> [What is being asked]: The response should hold every record from the listing that follows, verbatim, and no pictures.

> [Entries supplied]:

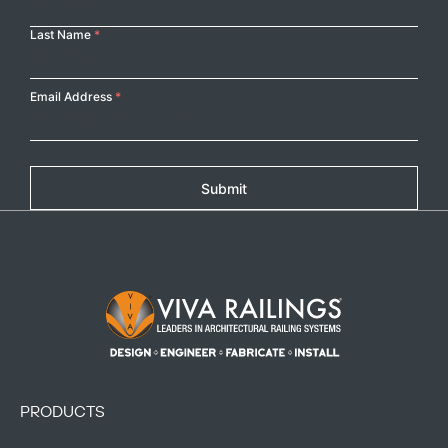
Last Name
*
Email Address
*
Submit
Footer Logo
PRODUCTS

> [Result]:
Last Name
*
Email Address
*
Submit
Footer Logo
PRODUCTS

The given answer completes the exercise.